I was having a conversation with someone today about books that change the way you see the world.
I think everyone who is intellectually engaged with life has had the experience of reading something or listening to an audiobook or even coming away from a movie and everything feels different.
The experience of it stays with you in a deeper way, so that you don’t just remember an idea from the book, but you remember where you were, what you felt like, and can flash back to that experience.
I remember listening to the audiobook for Six Pillars of Self-Esteem by Nathaniel Brandon and having an experience like that, reading Atlas Shrugged and Crime and Punishment, I remember watching that Matrix at a kid at a friend’s house. I would have been 9 or 10 at the time, but I still remember what his living room was like while watching it.

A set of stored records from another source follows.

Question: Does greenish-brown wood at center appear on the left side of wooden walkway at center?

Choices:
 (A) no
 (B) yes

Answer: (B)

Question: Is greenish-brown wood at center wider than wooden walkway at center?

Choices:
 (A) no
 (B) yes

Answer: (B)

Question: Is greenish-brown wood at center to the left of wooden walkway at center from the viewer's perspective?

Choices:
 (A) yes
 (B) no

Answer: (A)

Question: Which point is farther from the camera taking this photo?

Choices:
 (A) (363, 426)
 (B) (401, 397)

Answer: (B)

I’ve written a few things about the four ways of knowing recently and what clicked for me today was that these life-altering books impact us on a deeper level than just learning new information, facts, or stories (propositional knowing and semantic memory). They impact us at a much deeper level and the type of memory we integrate them with is episodic memory.

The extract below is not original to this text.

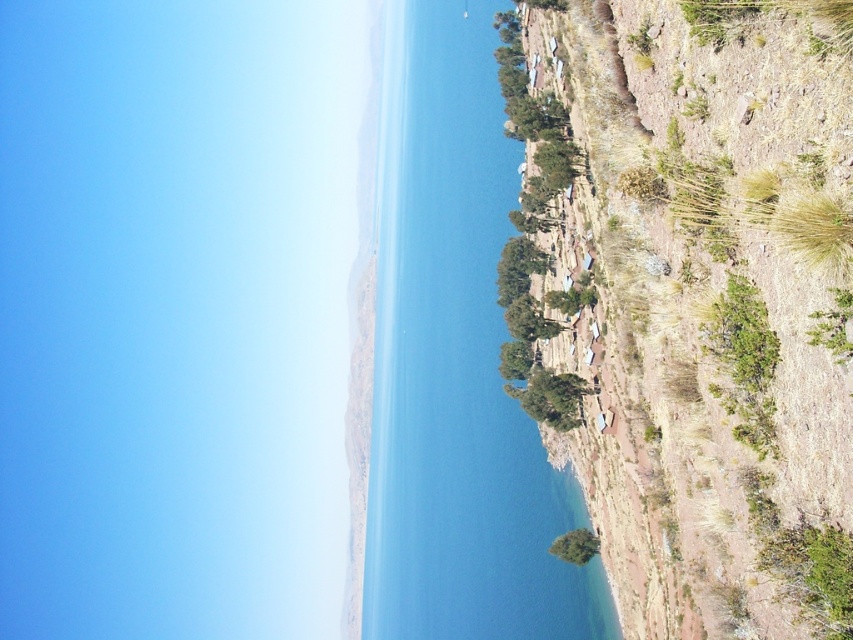 You are standing at the origin point in the image and want to reach the point labeled point (596,540). Is the point labeled point (450,61) blocking your path?

Point (450,61) is behind point (596,540), so it is not blocking your path to point (596,540).

You are standing at the edge of the dry terrain on the right side of the image. You see the blue water at center and the green leafy bush at lower center. Which object is closer to your current position?

The green leafy bush at lower center is closer to your current position because it is located below the blue water at center, which is above it.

Memories that we can picture and relive, like driving a car by yourself for the first time. Not all of these memories are life-changing moments, but I find that experience of seeing the world through fresh eyes leads to us retaining our experiences in this way.
I think this is one of the things I love about travel because you have places that are so linked with ideas. I remember reading Atlas Shrugged on many long-bus trips around Patagonia or listening to Louis L’Amour stories while driving between my home and Vancouver on long family road trips.

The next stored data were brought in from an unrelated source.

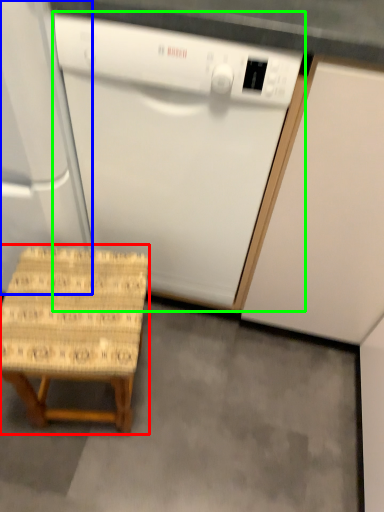 Question: Estimate the real-world distances between objects in this image. Which object is closer to stool (highlighted by a red box), appliance (highlighted by a blue box) or home appliance (highlighted by a green box)?

Choices:
 (A) appliance
 (B) home appliance

Answer: (A) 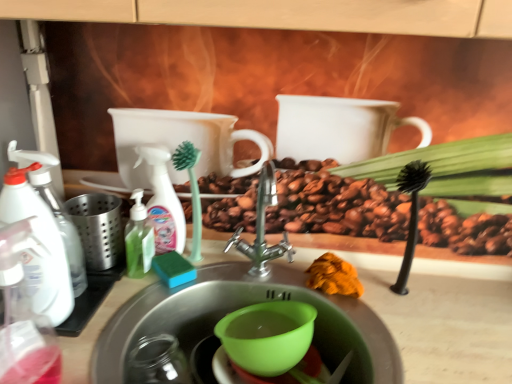 You are a GUI agent. You are given a task and a screenshot of the screen. Output one action in this format:
    pyautogui.click(x=<x>, y=<y>)
    Task: Click on the free space in front of green plastic scrub brush at center, the second plant from the right
    The height and width of the screenshot is (384, 512).
    Given the screenshot: What is the action you would take?
    pyautogui.click(x=161, y=307) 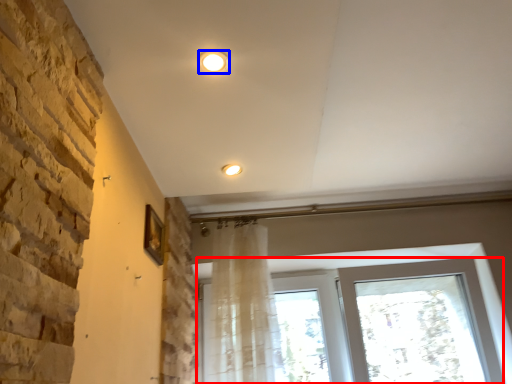 Question: Which point is closer to the camera, window (highlighted by a red box) or lighting (highlighted by a blue box)?

Choices:
 (A) window
 (B) lighting

Answer: (B)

The stories and ideas infuse with your experience of life and change who you are. That’s why I think speed reading and speed listening to books is completely missing the mark. Because a book is not information to be downloaded but something to be experienced over time as it interacts with your life.
So take your time with it, spend time staring out the window of a bus after an impactful quote or wandering down a beach while you listen to an audiobook.